── Extracted records ──
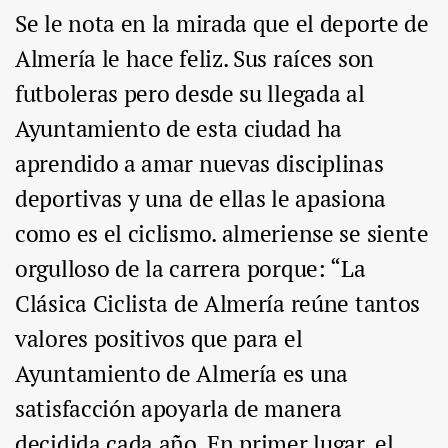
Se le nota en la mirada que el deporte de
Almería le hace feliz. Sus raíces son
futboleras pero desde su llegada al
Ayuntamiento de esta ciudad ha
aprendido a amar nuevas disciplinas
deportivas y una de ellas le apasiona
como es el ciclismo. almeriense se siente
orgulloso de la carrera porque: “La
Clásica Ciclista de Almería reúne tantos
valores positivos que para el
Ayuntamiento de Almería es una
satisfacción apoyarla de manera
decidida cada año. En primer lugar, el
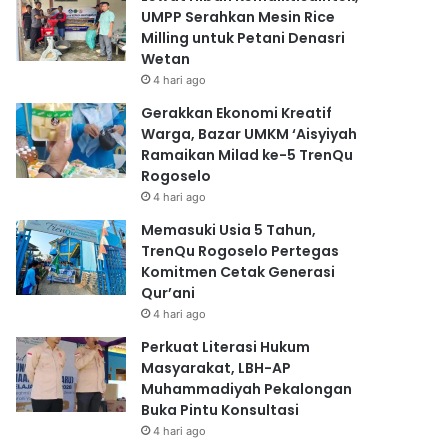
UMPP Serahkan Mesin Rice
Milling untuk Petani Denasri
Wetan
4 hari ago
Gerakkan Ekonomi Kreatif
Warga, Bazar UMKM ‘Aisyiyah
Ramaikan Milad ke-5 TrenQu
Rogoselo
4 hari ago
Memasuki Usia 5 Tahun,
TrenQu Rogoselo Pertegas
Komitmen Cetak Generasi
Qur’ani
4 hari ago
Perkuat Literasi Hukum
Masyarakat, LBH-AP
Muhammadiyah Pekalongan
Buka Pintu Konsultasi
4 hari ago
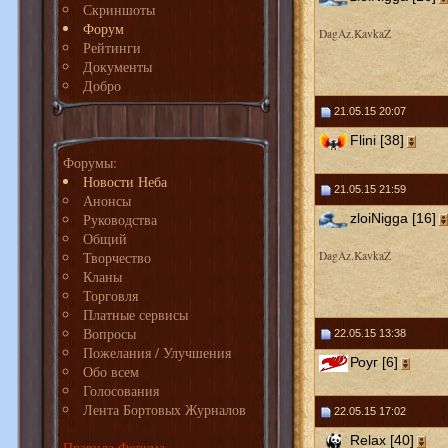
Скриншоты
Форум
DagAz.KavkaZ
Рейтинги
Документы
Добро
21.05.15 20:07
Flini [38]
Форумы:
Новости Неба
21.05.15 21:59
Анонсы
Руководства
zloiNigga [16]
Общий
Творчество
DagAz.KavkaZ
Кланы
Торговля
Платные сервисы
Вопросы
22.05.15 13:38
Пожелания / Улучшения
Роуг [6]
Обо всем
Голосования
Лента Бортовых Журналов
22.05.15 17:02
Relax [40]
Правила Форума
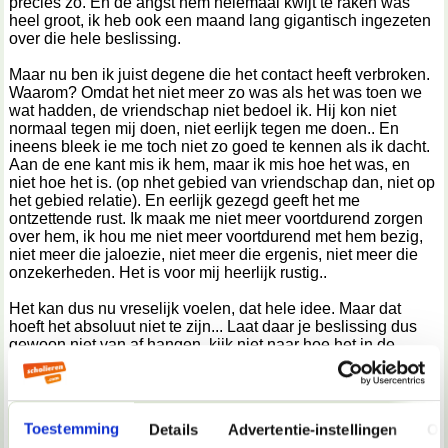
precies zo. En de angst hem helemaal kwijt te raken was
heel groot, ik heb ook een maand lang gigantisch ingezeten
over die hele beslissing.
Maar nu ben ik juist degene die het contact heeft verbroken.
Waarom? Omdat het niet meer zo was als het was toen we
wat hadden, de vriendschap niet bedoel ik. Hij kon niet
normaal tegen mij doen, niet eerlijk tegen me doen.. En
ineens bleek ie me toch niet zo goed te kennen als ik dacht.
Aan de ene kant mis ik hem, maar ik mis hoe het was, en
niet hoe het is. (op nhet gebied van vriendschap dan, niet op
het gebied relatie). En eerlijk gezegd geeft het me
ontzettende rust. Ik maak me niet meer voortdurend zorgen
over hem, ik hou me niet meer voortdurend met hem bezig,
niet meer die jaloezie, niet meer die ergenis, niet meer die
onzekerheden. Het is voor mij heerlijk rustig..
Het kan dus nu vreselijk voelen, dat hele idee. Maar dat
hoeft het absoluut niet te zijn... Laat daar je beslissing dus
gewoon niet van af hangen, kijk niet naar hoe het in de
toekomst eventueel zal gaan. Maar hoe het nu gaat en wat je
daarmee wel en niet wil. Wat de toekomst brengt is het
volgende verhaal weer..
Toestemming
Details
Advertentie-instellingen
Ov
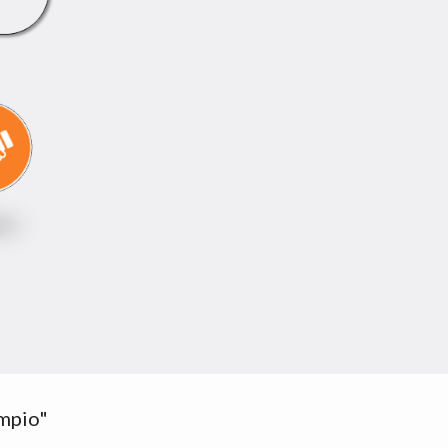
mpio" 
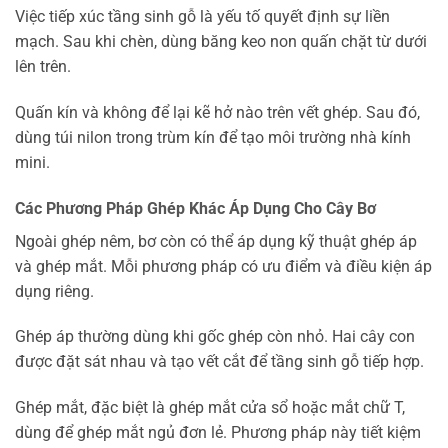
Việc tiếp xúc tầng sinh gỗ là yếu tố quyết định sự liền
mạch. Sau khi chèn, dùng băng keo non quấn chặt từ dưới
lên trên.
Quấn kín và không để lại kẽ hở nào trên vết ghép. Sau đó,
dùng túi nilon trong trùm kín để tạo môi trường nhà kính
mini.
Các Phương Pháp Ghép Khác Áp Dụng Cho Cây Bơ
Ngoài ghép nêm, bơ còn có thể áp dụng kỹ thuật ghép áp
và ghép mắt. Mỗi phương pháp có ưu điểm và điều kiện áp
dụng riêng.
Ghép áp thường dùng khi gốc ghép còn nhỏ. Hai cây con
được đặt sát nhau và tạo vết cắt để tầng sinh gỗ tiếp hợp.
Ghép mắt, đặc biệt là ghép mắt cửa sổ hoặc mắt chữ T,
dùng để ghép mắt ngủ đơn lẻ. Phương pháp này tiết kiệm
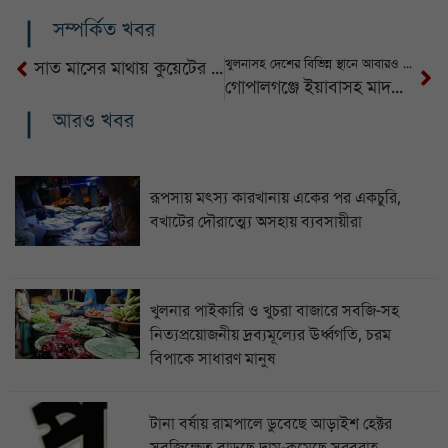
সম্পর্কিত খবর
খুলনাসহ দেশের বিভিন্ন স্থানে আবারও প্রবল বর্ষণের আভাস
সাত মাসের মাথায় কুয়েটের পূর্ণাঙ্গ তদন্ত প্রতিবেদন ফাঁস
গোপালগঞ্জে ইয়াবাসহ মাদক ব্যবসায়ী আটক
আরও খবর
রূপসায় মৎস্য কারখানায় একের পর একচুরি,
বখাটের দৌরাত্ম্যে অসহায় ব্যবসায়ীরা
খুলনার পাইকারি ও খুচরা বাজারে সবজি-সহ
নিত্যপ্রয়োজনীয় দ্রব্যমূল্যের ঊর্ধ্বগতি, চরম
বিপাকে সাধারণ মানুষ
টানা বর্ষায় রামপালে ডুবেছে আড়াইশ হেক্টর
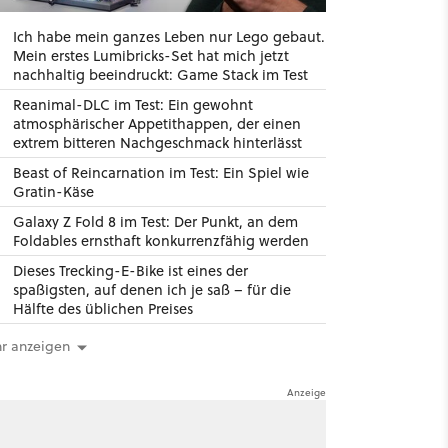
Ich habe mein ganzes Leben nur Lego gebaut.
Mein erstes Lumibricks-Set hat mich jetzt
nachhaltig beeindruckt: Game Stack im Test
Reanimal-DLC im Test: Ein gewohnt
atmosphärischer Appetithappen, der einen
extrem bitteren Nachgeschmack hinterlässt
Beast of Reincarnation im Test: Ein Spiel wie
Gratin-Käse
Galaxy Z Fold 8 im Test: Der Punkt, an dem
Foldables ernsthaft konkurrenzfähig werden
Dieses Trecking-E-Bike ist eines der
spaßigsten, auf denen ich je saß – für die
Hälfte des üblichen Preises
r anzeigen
───
── Extracted records ──
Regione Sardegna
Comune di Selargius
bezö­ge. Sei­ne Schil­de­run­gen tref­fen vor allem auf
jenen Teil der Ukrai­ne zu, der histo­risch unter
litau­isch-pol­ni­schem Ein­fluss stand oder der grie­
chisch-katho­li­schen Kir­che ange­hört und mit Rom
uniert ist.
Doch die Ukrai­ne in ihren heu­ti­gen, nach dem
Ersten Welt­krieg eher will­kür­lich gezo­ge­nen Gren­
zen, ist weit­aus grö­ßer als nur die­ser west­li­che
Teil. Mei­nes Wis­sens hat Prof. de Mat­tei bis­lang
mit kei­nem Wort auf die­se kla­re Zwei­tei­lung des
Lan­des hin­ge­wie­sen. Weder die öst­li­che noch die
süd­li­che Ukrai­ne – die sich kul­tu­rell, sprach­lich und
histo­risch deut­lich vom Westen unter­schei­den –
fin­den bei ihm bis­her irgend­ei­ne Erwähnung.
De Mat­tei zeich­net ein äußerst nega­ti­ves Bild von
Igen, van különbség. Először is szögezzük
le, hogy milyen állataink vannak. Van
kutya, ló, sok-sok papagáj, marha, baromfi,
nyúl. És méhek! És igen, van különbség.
───
── Extracted records ──
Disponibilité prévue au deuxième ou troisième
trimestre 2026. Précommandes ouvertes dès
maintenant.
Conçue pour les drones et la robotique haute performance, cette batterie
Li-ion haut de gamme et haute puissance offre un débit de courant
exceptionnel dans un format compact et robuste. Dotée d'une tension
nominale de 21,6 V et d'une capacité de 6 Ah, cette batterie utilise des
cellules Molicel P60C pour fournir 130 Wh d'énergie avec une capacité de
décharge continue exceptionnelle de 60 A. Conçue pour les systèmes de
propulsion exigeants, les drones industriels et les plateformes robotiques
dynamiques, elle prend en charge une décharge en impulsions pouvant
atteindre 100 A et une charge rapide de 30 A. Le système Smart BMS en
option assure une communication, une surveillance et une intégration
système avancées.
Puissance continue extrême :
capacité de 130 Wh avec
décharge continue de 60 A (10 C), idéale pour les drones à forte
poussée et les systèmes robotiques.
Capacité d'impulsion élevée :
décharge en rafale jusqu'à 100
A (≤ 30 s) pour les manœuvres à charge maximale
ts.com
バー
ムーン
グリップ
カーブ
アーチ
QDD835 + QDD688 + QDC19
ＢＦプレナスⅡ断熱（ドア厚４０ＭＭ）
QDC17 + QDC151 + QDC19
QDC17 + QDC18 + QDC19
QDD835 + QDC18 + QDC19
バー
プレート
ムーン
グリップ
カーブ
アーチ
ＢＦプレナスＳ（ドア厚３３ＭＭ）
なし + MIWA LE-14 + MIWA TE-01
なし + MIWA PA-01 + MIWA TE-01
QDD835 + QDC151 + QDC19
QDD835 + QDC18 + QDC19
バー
───
## Exercise details
Your answer should consist of the lines above that hold the word "meer".

## Answer below
Waarom? Omdat het niet meer zo was als het was toen we
ontzettende rust. Ik maak me niet meer voortdurend zorgen
over hem, ik hou me niet meer voortdurend met hem bezig,
niet meer die jaloezie, niet meer die ergenis, niet meer die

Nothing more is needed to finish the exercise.